How to complete this task: An exact transcription of all the records is required, minus the images.

[Saved data entries]

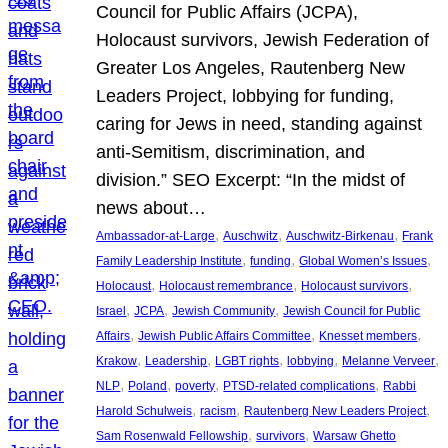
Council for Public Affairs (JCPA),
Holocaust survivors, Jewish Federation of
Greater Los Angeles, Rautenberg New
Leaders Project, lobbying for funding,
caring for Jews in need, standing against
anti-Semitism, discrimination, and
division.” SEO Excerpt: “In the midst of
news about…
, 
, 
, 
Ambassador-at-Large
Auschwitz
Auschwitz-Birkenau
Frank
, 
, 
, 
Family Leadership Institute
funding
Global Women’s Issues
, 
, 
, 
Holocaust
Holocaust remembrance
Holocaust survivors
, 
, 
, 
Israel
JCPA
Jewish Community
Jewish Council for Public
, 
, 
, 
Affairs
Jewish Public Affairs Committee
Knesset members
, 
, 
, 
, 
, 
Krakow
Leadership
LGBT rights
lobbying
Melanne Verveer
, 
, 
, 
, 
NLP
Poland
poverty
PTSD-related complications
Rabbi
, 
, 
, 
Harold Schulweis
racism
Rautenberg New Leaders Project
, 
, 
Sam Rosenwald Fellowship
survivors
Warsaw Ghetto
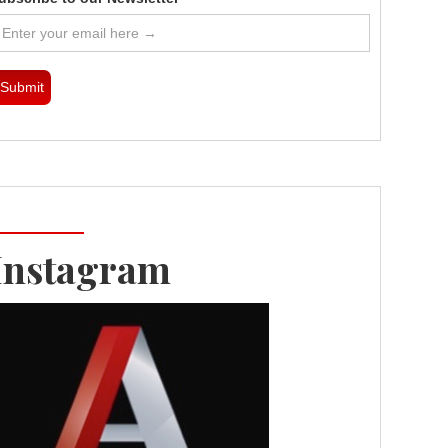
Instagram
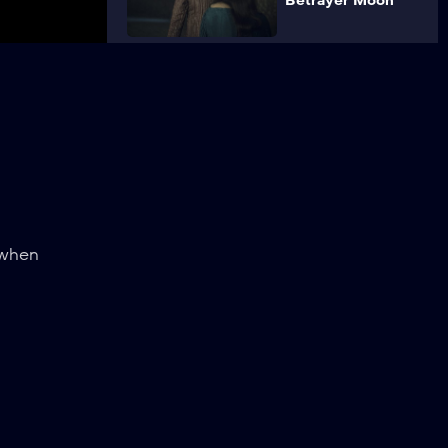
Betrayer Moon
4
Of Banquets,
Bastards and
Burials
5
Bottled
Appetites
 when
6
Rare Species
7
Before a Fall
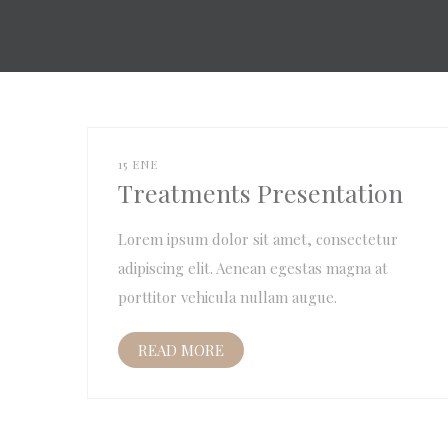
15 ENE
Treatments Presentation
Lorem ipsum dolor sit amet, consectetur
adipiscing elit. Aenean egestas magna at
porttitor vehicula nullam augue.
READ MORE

Output for this task:
Council for Public Affairs (JCPA),
Holocaust survivors, Jewish Federation of
Greater Los Angeles, Rautenberg New
Leaders Project, lobbying for funding,
caring for Jews in need, standing against
anti-Semitism, discrimination, and
division.” SEO Excerpt: “In the midst of
news about…
, 
, 
, 
Ambassador-at-Large
Auschwitz
Auschwitz-Birkenau
Frank
, 
, 
, 
Family Leadership Institute
funding
Global Women’s Issues
, 
, 
, 
Holocaust
Holocaust remembrance
Holocaust survivors
, 
, 
, 
Israel
JCPA
Jewish Community
Jewish Council for Public
, 
, 
, 
Affairs
Jewish Public Affairs Committee
Knesset members
, 
, 
, 
, 
, 
Krakow
Leadership
LGBT rights
lobbying
Melanne Verveer
, 
, 
, 
, 
NLP
Poland
poverty
PTSD-related complications
Rabbi
, 
, 
, 
Harold Schulweis
racism
Rautenberg New Leaders Project
, 
, 
Sam Rosenwald Fellowship
survivors
Warsaw Ghetto
Instagram
Betrayer Moon
4
Of Banquets,
Bastards and
Burials
5
Bottled
Appetites
 when
6
Rare Species
7
Before a Fall
15 ENE
Treatments Presentation
Lorem ipsum dolor sit amet, consectetur
adipiscing elit. Aenean egestas magna at
porttitor vehicula nullam augue.
READ MORE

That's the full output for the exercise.